Viele Jahre lang habe ich selbst Dogmatismus und Gefolgstreu gelebt, bis ich eines Tages gespürt habe, dass all das meiner Erfahrung mit Gott (wenn ich mir ehrlich bin) nicht so ganz entspricht. Gott meiner Theologe war nicht Gott meiner Erfahrung.

„Wenn ich nicht das Mal der Nägel an seinen Händen sehe und wenn ich meinen Finger nicht in das Mal der Nägel und meine Hand nicht in seine Seite lege, glaube ich nicht“.

Letztes Jahr um Ostern war ich bei meiner Familie in Kroatien und las dieses Evangelium in einer kleinen Dorfkirche, wo ich vom  Pfarrer die Messe übernommen habe.

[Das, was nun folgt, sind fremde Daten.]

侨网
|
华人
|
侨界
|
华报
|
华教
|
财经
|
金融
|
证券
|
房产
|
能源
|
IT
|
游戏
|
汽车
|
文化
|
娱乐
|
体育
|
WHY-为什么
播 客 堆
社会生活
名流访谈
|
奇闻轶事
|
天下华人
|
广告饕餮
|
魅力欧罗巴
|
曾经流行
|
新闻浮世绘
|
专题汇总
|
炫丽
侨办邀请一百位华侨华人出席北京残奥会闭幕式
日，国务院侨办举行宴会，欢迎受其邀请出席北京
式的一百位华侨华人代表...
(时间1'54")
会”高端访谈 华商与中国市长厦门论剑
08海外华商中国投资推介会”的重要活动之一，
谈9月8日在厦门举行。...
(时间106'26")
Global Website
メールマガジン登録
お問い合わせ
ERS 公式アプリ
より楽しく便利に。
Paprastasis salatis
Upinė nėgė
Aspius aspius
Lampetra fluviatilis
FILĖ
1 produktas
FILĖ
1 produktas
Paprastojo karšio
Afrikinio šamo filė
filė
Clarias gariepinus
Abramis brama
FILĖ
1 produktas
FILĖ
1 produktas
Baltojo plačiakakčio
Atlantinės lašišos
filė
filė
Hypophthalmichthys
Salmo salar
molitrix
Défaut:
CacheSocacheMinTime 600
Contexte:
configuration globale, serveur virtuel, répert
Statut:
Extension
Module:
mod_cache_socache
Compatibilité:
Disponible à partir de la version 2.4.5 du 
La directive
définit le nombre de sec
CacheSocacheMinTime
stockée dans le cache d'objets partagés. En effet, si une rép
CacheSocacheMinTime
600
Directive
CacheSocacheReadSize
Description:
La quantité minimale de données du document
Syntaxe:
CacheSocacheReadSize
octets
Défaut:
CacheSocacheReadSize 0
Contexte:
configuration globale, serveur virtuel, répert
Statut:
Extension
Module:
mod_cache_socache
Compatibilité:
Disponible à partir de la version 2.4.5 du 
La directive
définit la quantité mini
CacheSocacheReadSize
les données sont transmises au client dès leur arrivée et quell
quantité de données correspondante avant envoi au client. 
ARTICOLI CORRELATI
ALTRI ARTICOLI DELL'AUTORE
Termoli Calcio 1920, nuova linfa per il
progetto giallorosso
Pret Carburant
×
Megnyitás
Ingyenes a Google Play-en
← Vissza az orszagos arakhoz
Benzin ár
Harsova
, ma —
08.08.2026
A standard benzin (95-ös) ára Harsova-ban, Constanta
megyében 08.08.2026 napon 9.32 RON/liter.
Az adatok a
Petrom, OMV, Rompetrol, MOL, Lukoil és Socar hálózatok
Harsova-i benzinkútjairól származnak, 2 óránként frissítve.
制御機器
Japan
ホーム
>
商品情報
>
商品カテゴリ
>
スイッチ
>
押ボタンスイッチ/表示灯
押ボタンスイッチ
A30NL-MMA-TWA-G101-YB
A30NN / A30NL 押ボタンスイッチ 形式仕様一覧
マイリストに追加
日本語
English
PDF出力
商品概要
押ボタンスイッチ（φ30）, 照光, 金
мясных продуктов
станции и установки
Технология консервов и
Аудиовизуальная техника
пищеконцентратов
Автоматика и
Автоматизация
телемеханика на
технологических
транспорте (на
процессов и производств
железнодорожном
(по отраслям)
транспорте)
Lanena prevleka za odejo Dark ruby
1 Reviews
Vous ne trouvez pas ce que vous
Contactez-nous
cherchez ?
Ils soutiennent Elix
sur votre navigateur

Und dort haben mir diese Worte des Thomas Mut gemacht, zu meinem eigenen Weg zu stehen und eine persönliche Begegnung mit Jesus zu fordern! Ich dachte mir; ich will nicht mehr von einem Jeus erzählen, dem die Anderen (oder die Kirche als Institution) begegnet sind. Ich möchte ihm persönlich begegnen und von meiner eigenen Erfahrung mit ihm reden oder eben das ganze einfach lassen und einen anderen Weg gehen.

Die Worte des Thomas wurden zum meinem inneren Schrei nach einer eigenen Gotteserfahrung und sie haben mich befreit und ich fühle mich nun freier den je! In dieser kleinen Dorfkirche fasste ich Mut einem Gott zu begegnen, der nun für mich endlich auch anders sein dürfte, als ich bisher von ihm gelernt habe.

Mein Glaube hat neue Kraft und neuen Glanz bekommen! Ich habe das Gefühl, erst jetzt von der befreienden Botschaft Jesu sprechen zu können. Es wäre aber falsch zu denken, ich hätte Gott ein für alle mal gefunden. Ich finde ihn immer wieder neu und er ist immer zwar der selbe aber nicht der gleiche! So denke ich; wer meint, Gott ein für alle mal gefunden zu haben, der hat ihn für immer verloren!

Liebe Schwester, lieber Bruder,
ich wünsche dir den Mut des heiligen Thomas! Ich wünsche dir den Mut, zu deinen Fragen und Zweifeln zu stehen. Du muss am Ender deines Ringens um die Wahrheit mit anderen nicht übereinstimmen. Du sollst am Ende spüren, dass es in dir und für dich passend ist. Du wirst glücklich und selig sein, erst wenn du den Mut fasst, du selbst zu sein! Wenn du dich vom Drang befreist, ein braves Gefolge zu sein, und anfängst Gott zu suchen! Gott deiner Erfahrung sieht am Ende vielleicht anders aus, als Gott der Erfahrung Anderer, oder der Dogmen. Und dennoch ist er der lebendige Gott, der dich in die Freiheit führt.
Ich glaube nicht, dass Gott blinde Gefolgstreu verlangt! Vielmehr glaube ich, dass Gott sich über leidenschaftliche Sucher freut! Das klingt vielleicht paradoxal aber je mehr ich der Suchende bin, desto mehr haben ich das Gefühl, bei Gott angekommen zu sein!